George said nothing; he drove on till they had crossed Amberson Addition and reached the stone pillars at the head of National Avenue. There he turned.
“Let’s go back and take another look at that old sewing-machine,” he said. “It certainly is the weirdest, craziest—”
He left the sentence unfinished, and presently they were again in sight of the old sewing-machine. George shouted mockingly.
Alas! three figures stood in the road, and a pair of legs, with the toes turned up, indicated that a fourth figure lay upon its back in the snow, beneath a horseless carriage that had decided to need a horse.
George became vociferous with laughter, and coming up at his trotter’s best gait, snow spraying from runners and every hoof, swerved to the side of the road and shot by, shouting, “Git a hoss! Git a hoss! Git a hoss!”

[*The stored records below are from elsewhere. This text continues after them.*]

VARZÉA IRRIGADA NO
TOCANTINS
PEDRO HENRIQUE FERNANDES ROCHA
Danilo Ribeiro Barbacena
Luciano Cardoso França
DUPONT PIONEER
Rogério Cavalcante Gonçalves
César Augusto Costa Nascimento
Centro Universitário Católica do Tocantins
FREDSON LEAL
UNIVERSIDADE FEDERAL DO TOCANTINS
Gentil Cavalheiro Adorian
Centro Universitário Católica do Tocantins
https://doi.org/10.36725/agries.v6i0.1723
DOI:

Three hundred yards away he turned and came back, racing; leaning out as he passed, to wave jeeringly at the group about the disabled machine: “Git a hoss! Git a hoss! Git a—”
The trotter had broken into a gallop, and Lucy cried a warning: “Be careful!” she said. “Look where you’re driving! There’s a ditch on that side. Look—”

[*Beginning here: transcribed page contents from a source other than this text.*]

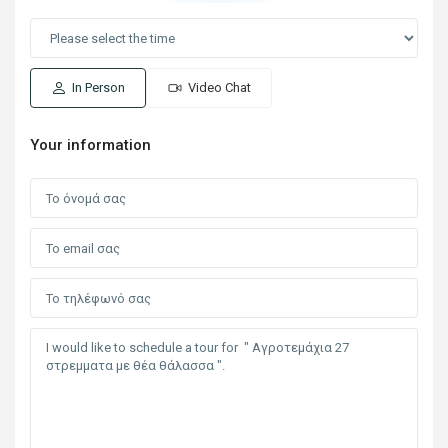
In Person
Video Chat
Your information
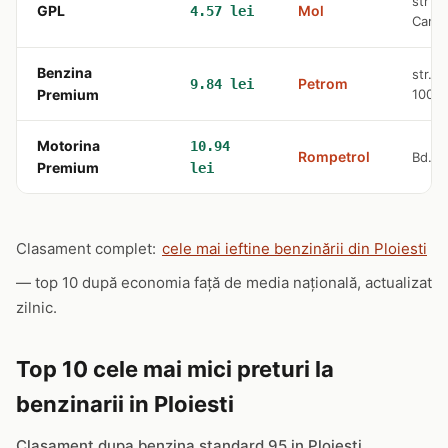
str G
GPL
Mol
4.57 lei
Canta
Benzina
str. 
Petrom
9.84 lei
Premium
1003
Motorina
10.94
Rompetrol
Bd. B
Premium
lei
Clasament complet:
cele mai ieftine benzinării din Ploiesti
— top 10 după economia față de media națională, actualizat
zilnic.
Top 10 cele mai mici preturi la
benzinarii in Ploiesti
Clasament dupa benzina standard 95 in Ploiesti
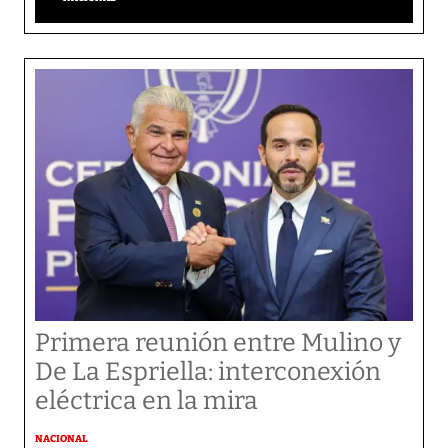
Primera reunión entre Mulino y
De La Espriella: interconexión
eléctrica en la mira
NACIONAL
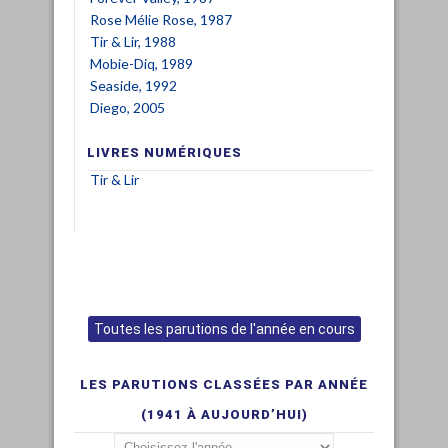
Rose Mélie Rose, 1987
Tir & Lir, 1988
Mobie-Diq, 1989
Seaside, 1992
Diego, 2005
LIVRES NUMÉRIQUES
Tir & Lir
Toutes les parutions de l'année en cours
LES PARUTIONS CLASSÉES PAR ANNÉE
(1941 À AUJOURD’HUI)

George turned too late; the cutter’s right runner went into the ditch and snapped off; the little sleigh upset, and, after dragging its occupants some fifteen yards, left them lying together in a bank of snow. Then the vigorous young horse kicked himself free of all annoyances, and disappeared down the road, galloping cheerfully.
VIIIWhen George regained some measure of his presence of mind, Miss Lucy Morgan’s cheek, snowy and cold, was pressing his nose slightly to one side; his right arm was firmly about her neck; and a monstrous amount of her fur boa seemed to mingle with an equally unplausible quantity of snow in his mouth. He was confused, but conscious of no objection to any of these juxtapositions. She was apparently uninjured, for she sat up, hatless, her hair down, and said mildly:
“Good heavens!”
Though her father had been under his machine when they passed, he was the first to reach them. He threw himself on his knees beside his daughter, but found her already laughing, and was reassured. “They’re all right,” he called to Isabel, who was running toward them, ahead of her brother and Fanny Minafer. “This snowbank’s a feather bed—nothing the matter with them at all. Don’t look so pale!”

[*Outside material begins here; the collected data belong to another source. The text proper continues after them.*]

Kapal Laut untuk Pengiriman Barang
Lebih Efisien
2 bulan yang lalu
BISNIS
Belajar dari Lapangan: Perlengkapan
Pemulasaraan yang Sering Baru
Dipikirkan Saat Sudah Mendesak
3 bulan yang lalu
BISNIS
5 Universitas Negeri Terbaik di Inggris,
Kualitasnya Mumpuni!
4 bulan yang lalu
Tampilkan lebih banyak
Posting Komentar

“Georgie!” she gasped. “Georgie!”
Georgie was on his feet, snow all over him.
“Don’t make a fuss, mother! Nothing’s the matter. That darned silly horse—”
Sudden tears stood in Isabel’s eyes. “To see you down underneath—dragging—oh—” Then with shaking hands she began to brush the snow from him.
“Let me alone,” he protested. “You’ll ruin your gloves. You’re getting snow all over you, and—”
“No, no!” she cried. “You’ll catch cold; you mustn’t catch cold!” And she continued to brush him.
Amberson had brought Lucy’s hat; Miss Fanny acted as lady’s-maid; and both victims of the accident were presently restored to about their usual appearance and condition of apparel. In fact, encouraged by the two older gentlemen, the entire party, with one exception, decided that the episode was after all a merry one, and began to laugh about it. But George was glummer than the December twilight now swiftly closing in.
“That darned horse!” he said.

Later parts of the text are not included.